In contrast to the single-pass broadening [32,33] the multi-pass broadening accumulates the nonlinear phase shift over many passes, overcomes the onset of self-focusing, and thus provides excellent spatio-spectral homogeneity of the output beam. The onset of inhomogeneous broadening manifests itself as a strong variation of the spectral shape across the radial beam profile, leading to a significant beam quality deterioration [32,33]. Numerical simulations performed for cav-cav configurations show that the expected beam quality factor M² strongly depends on the acquired nonlinear phase φ after the bulk spectral broadening [17,14, 34,35]. Therefore, in a multi-pass geometry, a low peak nonlinear phase-shift per pass through the nonlinear medium is essential for high throughput efficiency and high beam quality [2]. In the current setup, a nonlinear phase of φ ≈ 0.25 rad per pass is adopted while the gas-filled multi-pass cells can tolerate up to 1 rad per pass [23].

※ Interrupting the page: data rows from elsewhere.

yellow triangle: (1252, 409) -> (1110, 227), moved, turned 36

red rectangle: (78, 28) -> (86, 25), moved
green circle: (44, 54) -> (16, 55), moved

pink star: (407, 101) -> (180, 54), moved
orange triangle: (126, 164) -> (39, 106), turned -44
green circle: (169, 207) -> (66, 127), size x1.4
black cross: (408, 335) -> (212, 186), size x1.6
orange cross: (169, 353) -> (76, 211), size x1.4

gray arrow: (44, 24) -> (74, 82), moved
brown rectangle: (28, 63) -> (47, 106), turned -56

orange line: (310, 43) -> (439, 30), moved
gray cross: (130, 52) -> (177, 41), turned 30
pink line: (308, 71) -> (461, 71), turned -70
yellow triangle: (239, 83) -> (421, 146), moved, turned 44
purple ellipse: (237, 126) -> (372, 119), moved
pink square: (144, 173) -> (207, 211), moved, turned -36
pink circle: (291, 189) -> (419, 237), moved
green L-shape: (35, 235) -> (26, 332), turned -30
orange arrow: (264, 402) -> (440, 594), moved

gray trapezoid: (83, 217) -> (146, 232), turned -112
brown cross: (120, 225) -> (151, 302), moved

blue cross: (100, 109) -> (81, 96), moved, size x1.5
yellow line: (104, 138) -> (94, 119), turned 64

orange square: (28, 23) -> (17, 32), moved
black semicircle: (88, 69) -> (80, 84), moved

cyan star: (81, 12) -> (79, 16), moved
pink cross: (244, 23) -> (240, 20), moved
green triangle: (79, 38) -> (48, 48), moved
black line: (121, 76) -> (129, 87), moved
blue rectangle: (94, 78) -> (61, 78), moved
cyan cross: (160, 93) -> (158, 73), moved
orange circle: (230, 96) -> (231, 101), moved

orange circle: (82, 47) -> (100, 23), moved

A 400 µm core diameter multi-mode fiber is used to scan over the beam with a step size of 0.2 mm, using the procedure described in [4]. The spectra were recorded with a spectrometer (Ocean Optics Flame-T series) and for each measurement ${\textrm{I}_\lambda }(\lambda $) the overlapping percentage with the central intensity spectra I_λ^ref (λ) (spectrum in the centre of the beam) was calculated, according to the following formula:

(1)$$V = {\left[ {\smallint \sqrt {{I_\lambda }(\lambda )\mathrm{\ast }I_\lambda^{ref}(\lambda )} d\lambda } \right]^2}{\left[ {\smallint {I_\lambda }(\lambda )\textrm{}d\lambda \smallint I_\lambda^{ref}(\lambda )d\lambda } \right]^{ - 1}}$$

The results for both axes are plotted in Fig. 3. The homogeneity is additionally quantified by means of the intensity weighted overlap average ${\textrm{V}_{\textrm{avg}}}\textrm{ = }\sum \mathrm{I\ \times V/}\sum \textrm{I}$ [4]. We obtain $\textrm{V}_\textrm{x}^{\textrm{avg}} = $ 99% and $\textrm{V}_\textrm{y}^{\textrm{avg}} = $ 98% for the tangential and sagittal directions respectively, which are comparable to state-of-the-art cav-cav systems with similar broadening factors in bulk material. Moreover, the spectral overlap exceeds 90% in the beam diameter of ∼3 mm defined as 1/e², which indicates a remarkable homogeneity. Similar values were found using the SISYFOS code, which predicts a homogeneity well above 90% (see Fig. 3).

Fig. 3. Relative intensity (left axis) and spectral overlap V (right axis) across the beam profile along both transverse axes for the concave-convex configuration. Simulation (in black) using SISYFOS code. Indicative lines showing 1/e² intensity level of the output beam.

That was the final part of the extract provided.